My Broken Mariko est édité chez Ki-oon et est vendu au prix de 9,95€.
Critique réalisée à partir d’un exemplaire fourni par l’éditeur.
Au milieu des best-sellers installés depuis longtemps, des nouvelles séries attendues de pied ferme et, de manière générale, de l’actualité manga globalement très dense, difficile de se faire une place au soleil quand on est un one-shot, qui plus est le tout premier d’une nouvelle dessinatrice à connaitre les honneurs d’une publication au format papier en France. D’abord diffusé sur internet avant d’être prépublié au Japon en 2019-2020 sous forme de mini-série de quatre chapitres, My Broken Mariko est cependant une des sorties principales de ce début d’année dans l’Hexagone. Ki-oon a en effet mis les moyens pour offrir au titre de Waka Hirako les moyens de rencontrer le même succès critique qu’au Japon. Dossier de presse à destination des médias, manga imprimé en grand format, interview et première œuvre de l’auteur inclus en bonus, l’éditeur n’a pas chômé pour faire de ce titre un bel ouvrage pouvant espérer toucher un public plus large, peut-être plus adulte et portés sur les émotions transmises que sur la complexité du récit.
Suivant le périple de Tomoyo, une jeune femme ayant appris le suicide de son amie Mariko avant de voler son urne funéraire pour lui rendre hommage lors d’un road-trip à destination de la mer, les 150 pages sur lesquelles se déroulent My Broken Mariko ne sont en effet pas là pour véritablement dérouler une histoire mais bien plus pour faire plonger le lecteur dans les sentiments de cette femme totalement bouleversée par la mort de cet être cher. N’espérez donc pas voir de scénario touffu ou de péripéties incroyables. Cette fuite en avant de Tomoyo, que l’on peut aisément imaginer symboliser le chemin du deuil à parcourir, est effet surtout l’occasion de se replonger dans le passé des deux amies et de toucher du doigt les raisons qui ont amené Mariko à être brisée, d’où le titre du manga, puis à mettre un terme à ses jours prématurément.

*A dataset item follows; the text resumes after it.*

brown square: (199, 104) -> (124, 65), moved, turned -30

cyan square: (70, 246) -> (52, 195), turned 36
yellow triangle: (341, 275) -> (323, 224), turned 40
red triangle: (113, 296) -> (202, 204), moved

Inspiré par les violences subies par sa mère et d’une amie d’enfance, chose qu’elle explique dans l’interview en postface, Waka Hirako nous offre un récit poignant, à la nervosité palpable, mais pour autant écrit avec beaucoup de sensibilité et ne tombant jamais dans la facilité du pathos larmoyant. Toujours en train de pleurer, de crier, de courir, de s’agiter, l’héroïne est ainsi constamment au bord de la rupture mais également sur le chemin de l’acceptation de la perte de son amie. Colère, désespoir, culpabilité, le torrent d’émotion qui traverse Tomoyo se retrouve également dans le dessin au style particulier. Parfois rempli de douceur, mais également par moment débordant de rage avec des visages déformés sous le poids des émotions. Au point parfois de frôler le tragi-comique. Un style graphique unique qui contribue de faire de My Broken Mariko une œuvre particulière, un portrait de deux femmes dont les malheurs font écho aux troubles de nos sociétés marquées par la libération de la parole féminine.